Excerpted records START
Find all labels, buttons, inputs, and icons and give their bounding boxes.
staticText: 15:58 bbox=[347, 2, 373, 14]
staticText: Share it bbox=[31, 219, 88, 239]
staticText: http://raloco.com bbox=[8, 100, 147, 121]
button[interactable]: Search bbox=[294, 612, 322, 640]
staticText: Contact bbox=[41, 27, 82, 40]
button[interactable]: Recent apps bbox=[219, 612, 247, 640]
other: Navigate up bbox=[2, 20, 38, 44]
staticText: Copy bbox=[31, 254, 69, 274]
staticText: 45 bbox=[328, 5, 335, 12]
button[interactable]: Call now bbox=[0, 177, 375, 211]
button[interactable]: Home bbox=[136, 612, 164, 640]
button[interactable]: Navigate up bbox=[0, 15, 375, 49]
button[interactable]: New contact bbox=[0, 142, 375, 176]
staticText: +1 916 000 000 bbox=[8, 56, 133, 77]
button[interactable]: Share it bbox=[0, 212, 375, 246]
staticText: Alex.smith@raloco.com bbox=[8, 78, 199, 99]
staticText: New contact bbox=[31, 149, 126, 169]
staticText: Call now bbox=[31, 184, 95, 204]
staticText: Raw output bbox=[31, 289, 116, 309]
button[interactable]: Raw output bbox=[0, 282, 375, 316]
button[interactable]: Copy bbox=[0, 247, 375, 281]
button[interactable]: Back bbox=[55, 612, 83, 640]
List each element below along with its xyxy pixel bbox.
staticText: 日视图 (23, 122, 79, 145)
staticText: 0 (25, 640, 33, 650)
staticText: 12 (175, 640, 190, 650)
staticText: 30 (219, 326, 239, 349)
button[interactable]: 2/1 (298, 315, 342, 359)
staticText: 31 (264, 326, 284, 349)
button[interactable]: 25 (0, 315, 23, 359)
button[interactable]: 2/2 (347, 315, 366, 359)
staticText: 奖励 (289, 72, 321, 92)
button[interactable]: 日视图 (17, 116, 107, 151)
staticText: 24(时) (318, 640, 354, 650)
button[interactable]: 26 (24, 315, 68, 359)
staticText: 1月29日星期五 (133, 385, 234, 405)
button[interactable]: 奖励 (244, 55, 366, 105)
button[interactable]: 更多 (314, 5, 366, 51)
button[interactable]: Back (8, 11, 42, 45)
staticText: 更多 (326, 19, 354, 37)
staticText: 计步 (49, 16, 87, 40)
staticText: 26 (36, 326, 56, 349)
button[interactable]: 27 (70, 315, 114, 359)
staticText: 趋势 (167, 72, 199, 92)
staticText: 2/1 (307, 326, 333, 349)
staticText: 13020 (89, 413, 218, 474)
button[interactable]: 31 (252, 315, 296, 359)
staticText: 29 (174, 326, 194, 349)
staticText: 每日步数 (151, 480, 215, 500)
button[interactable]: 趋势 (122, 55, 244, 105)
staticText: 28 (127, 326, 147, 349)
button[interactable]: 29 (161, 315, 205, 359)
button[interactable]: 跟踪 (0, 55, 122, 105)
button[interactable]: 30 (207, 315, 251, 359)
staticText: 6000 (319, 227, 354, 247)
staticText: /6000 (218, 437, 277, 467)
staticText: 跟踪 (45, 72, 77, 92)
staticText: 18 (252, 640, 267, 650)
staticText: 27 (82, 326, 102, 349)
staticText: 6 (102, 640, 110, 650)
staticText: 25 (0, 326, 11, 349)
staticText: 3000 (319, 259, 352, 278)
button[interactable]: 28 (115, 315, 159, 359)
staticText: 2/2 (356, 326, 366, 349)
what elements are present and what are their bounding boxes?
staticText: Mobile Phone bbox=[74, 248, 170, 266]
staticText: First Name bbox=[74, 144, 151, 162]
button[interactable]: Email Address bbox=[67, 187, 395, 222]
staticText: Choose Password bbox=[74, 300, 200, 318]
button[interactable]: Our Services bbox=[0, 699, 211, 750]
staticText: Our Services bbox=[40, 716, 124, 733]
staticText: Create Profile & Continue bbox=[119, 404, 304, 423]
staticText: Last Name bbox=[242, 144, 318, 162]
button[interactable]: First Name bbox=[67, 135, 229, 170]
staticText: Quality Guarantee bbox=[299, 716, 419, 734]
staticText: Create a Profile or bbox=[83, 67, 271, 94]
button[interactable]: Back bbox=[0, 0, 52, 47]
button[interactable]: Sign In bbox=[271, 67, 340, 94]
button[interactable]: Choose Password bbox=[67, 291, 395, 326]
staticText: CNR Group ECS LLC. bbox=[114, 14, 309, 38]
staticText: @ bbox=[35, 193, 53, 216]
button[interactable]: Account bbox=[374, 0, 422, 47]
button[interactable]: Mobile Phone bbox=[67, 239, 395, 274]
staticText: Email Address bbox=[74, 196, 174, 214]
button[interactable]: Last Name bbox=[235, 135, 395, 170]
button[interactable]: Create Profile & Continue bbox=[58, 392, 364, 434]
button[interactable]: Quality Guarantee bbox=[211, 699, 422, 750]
Excerpted records END
Excerpted records START
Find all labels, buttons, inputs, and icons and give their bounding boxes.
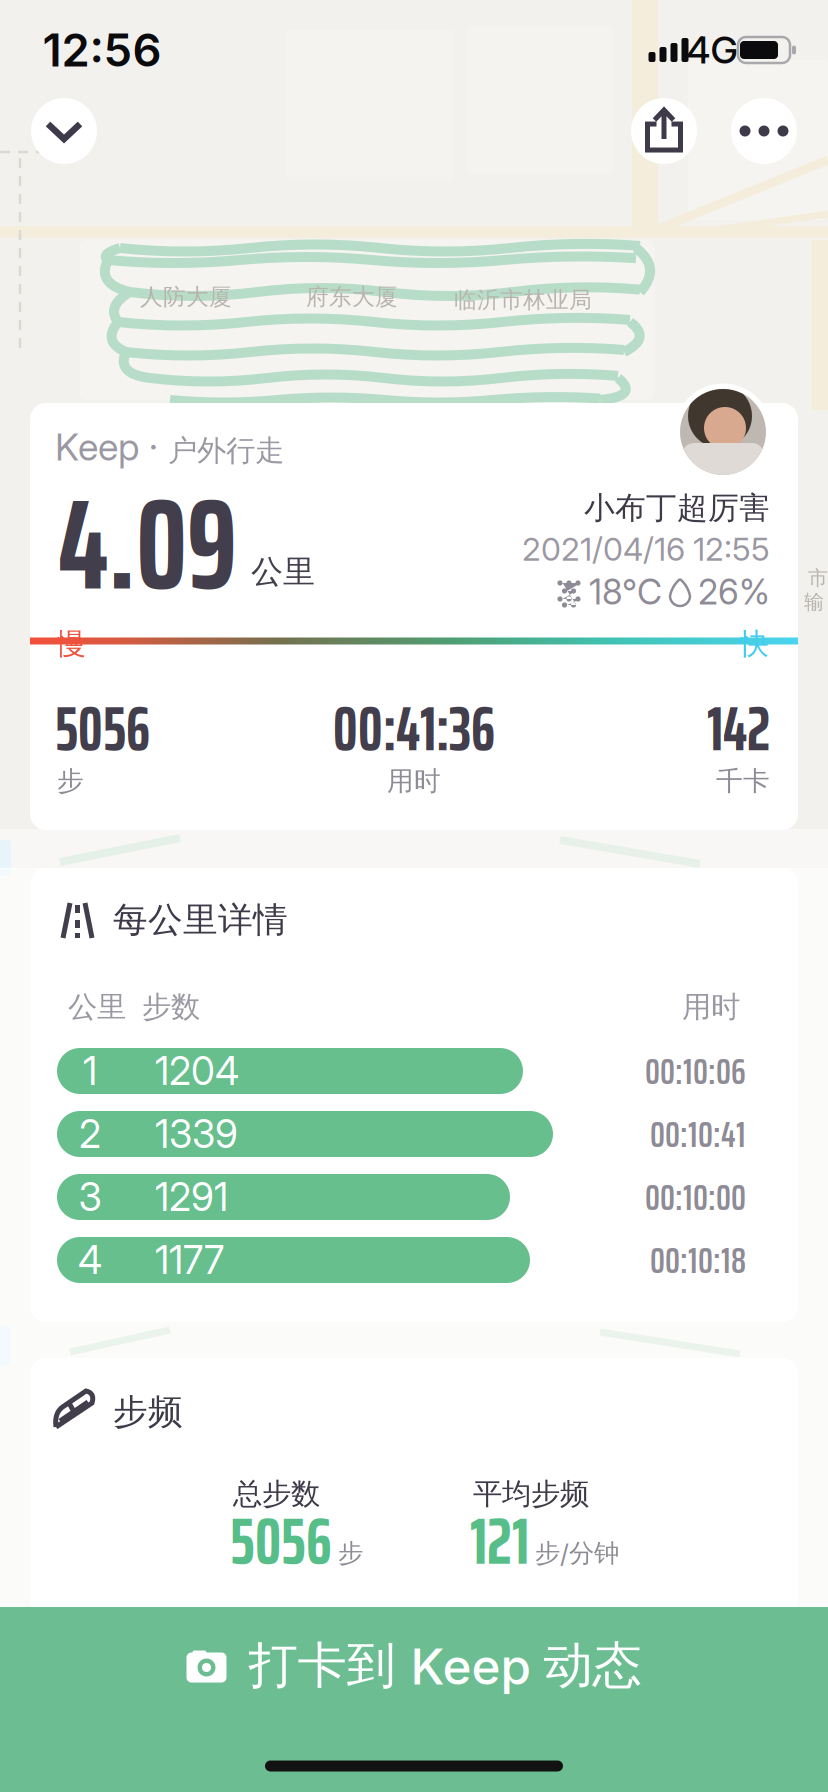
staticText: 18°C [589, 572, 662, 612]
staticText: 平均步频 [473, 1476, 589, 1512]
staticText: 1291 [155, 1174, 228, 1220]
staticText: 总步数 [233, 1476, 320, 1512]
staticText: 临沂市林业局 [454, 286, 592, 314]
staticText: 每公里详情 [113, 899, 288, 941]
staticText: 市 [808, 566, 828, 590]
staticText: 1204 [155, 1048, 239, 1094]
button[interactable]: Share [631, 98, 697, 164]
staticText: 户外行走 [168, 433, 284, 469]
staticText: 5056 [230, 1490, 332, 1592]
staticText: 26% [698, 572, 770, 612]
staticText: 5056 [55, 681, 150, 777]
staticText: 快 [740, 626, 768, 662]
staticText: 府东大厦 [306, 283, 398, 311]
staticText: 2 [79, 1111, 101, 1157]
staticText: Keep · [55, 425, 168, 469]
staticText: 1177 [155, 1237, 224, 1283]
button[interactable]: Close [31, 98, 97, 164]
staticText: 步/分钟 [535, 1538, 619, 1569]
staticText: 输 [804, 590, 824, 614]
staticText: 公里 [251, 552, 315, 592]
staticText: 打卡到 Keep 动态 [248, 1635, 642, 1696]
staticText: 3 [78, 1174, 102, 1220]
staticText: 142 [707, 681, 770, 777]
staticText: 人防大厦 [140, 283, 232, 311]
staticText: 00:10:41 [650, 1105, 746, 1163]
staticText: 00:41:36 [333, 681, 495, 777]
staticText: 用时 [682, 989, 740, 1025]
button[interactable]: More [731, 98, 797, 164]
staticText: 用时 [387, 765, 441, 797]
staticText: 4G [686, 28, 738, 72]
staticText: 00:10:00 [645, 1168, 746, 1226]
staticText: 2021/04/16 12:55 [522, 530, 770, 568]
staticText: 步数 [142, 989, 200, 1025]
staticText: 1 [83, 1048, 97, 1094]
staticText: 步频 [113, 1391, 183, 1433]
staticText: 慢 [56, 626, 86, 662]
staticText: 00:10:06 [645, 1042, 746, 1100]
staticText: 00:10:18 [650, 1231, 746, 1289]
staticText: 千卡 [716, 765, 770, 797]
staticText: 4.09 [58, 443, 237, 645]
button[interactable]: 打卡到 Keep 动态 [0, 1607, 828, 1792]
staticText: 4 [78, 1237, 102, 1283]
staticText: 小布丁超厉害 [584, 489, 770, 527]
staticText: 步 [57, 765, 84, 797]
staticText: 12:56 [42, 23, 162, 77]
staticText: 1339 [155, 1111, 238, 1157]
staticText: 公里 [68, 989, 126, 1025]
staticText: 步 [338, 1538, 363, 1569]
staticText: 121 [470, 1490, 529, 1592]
Excerpted records END
Excerpted records START
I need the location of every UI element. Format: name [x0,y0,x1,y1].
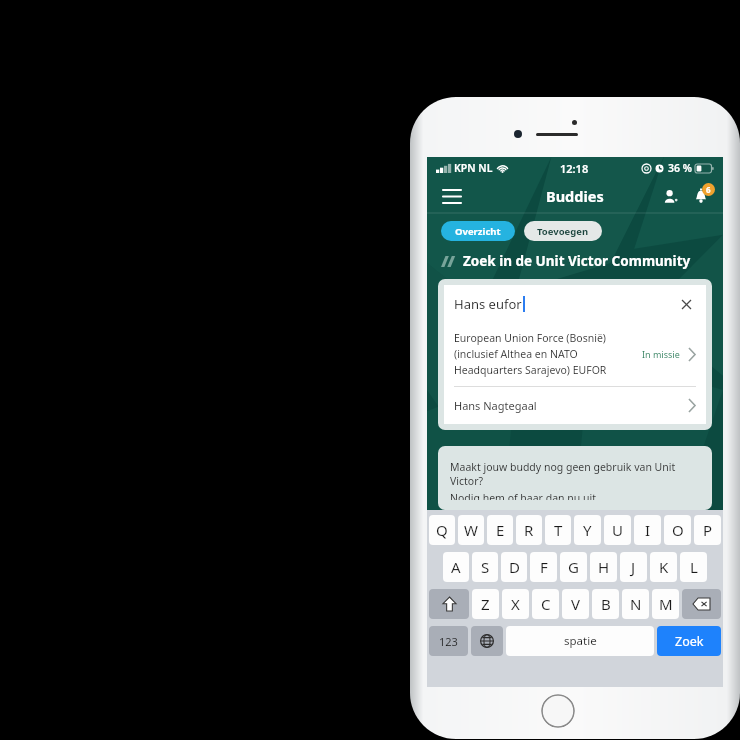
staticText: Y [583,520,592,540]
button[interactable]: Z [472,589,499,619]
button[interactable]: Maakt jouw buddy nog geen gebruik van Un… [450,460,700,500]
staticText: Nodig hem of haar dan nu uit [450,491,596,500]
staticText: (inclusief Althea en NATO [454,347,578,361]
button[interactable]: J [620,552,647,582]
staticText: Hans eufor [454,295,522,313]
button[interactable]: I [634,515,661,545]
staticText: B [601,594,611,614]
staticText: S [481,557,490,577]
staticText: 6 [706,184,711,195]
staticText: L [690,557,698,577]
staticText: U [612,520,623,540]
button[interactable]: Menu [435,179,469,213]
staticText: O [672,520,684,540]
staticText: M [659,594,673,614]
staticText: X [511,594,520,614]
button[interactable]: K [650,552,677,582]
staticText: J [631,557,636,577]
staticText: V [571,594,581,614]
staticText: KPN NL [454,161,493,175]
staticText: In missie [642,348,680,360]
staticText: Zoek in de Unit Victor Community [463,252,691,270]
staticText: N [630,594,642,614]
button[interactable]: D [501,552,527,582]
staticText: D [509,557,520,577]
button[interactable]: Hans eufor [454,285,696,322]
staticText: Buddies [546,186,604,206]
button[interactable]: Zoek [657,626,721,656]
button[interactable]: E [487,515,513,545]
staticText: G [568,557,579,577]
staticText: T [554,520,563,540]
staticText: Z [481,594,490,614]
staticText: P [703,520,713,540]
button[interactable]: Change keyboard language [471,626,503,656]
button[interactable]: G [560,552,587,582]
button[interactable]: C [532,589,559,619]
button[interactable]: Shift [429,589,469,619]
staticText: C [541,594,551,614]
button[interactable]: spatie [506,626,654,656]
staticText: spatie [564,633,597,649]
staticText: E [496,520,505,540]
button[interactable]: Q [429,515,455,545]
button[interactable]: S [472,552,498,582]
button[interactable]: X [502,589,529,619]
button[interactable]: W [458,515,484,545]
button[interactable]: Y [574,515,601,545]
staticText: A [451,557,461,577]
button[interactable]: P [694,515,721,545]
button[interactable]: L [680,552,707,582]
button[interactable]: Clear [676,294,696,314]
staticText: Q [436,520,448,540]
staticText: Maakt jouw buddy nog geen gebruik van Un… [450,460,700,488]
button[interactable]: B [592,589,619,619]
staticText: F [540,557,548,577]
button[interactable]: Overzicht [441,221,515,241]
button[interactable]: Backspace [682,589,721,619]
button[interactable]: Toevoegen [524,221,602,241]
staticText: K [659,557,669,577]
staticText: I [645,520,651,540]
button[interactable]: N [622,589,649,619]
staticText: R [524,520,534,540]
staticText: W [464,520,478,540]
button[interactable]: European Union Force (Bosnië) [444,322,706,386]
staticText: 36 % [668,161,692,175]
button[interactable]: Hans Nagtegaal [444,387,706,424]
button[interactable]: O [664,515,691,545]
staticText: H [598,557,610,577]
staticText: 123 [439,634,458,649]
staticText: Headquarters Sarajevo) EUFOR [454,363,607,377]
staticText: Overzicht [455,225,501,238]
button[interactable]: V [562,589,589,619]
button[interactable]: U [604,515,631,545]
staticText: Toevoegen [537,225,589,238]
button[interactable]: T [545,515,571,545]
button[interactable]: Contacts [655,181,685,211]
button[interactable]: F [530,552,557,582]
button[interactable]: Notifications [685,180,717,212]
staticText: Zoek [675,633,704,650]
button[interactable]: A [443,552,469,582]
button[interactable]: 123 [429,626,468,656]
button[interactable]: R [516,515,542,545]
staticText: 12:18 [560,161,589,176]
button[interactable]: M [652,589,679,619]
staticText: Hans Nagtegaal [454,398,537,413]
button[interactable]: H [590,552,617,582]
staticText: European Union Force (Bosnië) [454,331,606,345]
Excerpted records END
Show the lines from the data above that contain the string "Email".

button[interactable]: Email Address bbox=[67, 187, 395, 222]
staticText: Email Address bbox=[74, 196, 174, 214]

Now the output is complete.